I got into CR when I was working on my dissertation as it was a way to unify PCR, PLS and MLR so that their similarities and differences might be more thoroughly understood. CR is a continuously adjustable regression technique that encompasses PLS and includes PCR and MLR as opposite ends of the continuum. In CR the regression vector is a function the continuum parameter and of how many Latent Variables (LVs) are included in the model.

The continuum regression prediction error surface has been the logo for PLS_Toolbox since version 1.5 (1995). We use it in our courses because it graphically illustrates several important aspects of these regression methods. The CR prediction error surface is shown belowContinuum Regression Error Surface.


The CR prediction error surface illustrates the following points:

1) Models with enough LVs converge to the MLR solution. There is a region of models near the MLR side with many LVs that all have the same prediction error, this is the flat green surface on the right. These models have enough LVs in them so they have all converged to the MLR solution.

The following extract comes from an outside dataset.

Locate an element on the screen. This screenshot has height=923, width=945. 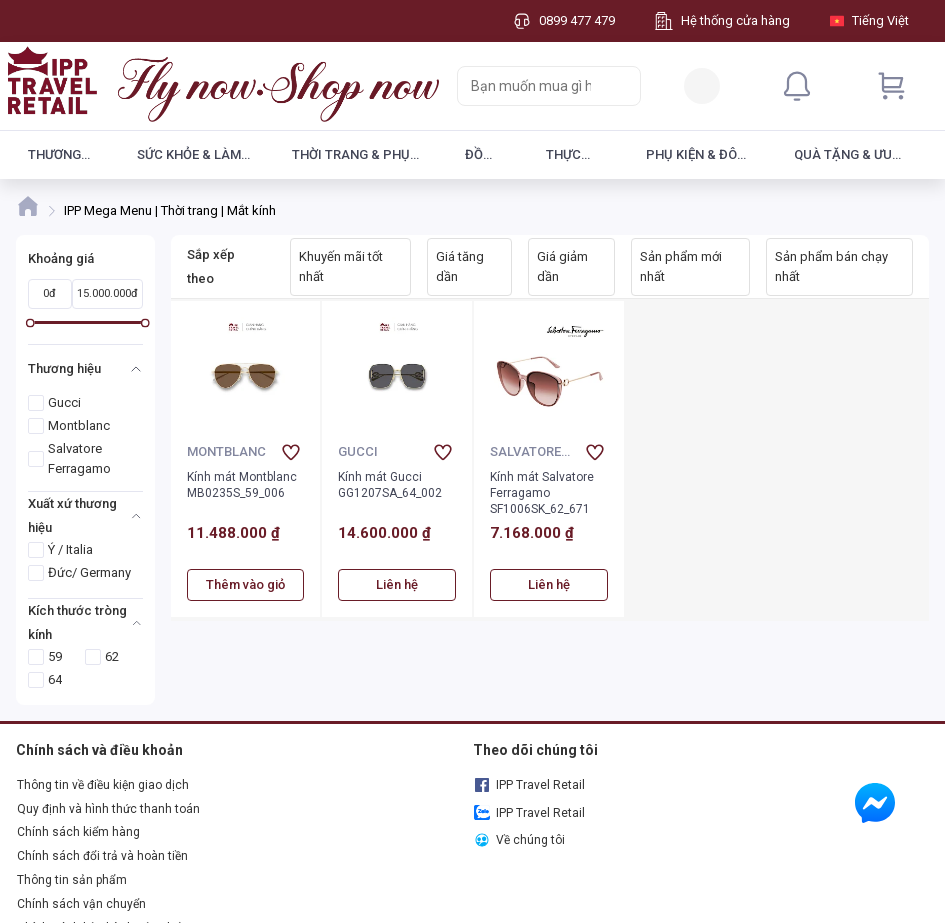 Chính sách vận chuyển is located at coordinates (81, 904).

2) Models with too few or irrelevant factors have large prediction error. The large errors on the left are from models with few factors nearer the PCR side. These models don’t have enough factors (or at least enough of the right factors) in them to be very predictive. Note also the local maximum along the PCR edge at 4 LVs. This illustrates how often some of the PCR factors are not relevant for prediction (no surprise, as they are determined only by the amount of predictor X variance captured) so they lead to larger errors when included.

3) PLS is much less likely to have irrelevant factors than PCR. The prediction error curve for PLS doesn’t show these local maxima because of the way the factors are determined using information from the predicted variable y, i.e. they are based on covariance.

4) PLS models have fewer factors than PCR models. The bottom of the trough, aka the “valley of best models” runs at an angle through the surface, showing that PLS models generally hit their minimum prediction error with fewer factors than PCR models. Of course, near the MLR extreme, they hit the minimum with just 1 factor!

5) PLS models are not more parsimonious than PCR models. The angle of the valley of best models through the surface illustrates that PLS models are not really more parsimonious just because they have few factors. They are, in fact, “trying harder” to be correlated with the predicted variable y and (as Hilko van der Voet has shown) are consuming more degrees of freedom in doing so. If PLS was more parsimonious than PCR just based on the number of factors, then the 1 factor CR model near MLR would be even better, and we know it’s not!

CR has been in PLS_Toolbox since the first versions. It is not a terribly practical technique, however, as it is difficult to choose the “best” place to be in the continuum. But it really illustrates the differences between the methods nicely. If you have an interest in CR, I suggest you see:

B.M. Wise and N.L. Ricker, “Identification of Finite Impulse Response Models with Continuum Regression,” Journal of Chemometrics, 7(1), pps. 1-14, 1993.

and

S. de Jong, B. M. Wise and N. L. Ricker, “Canonical Partial Least Squares and Continuum Power Regression,” Journal of Chemometrics, 15(2), pps 85-100, 2001.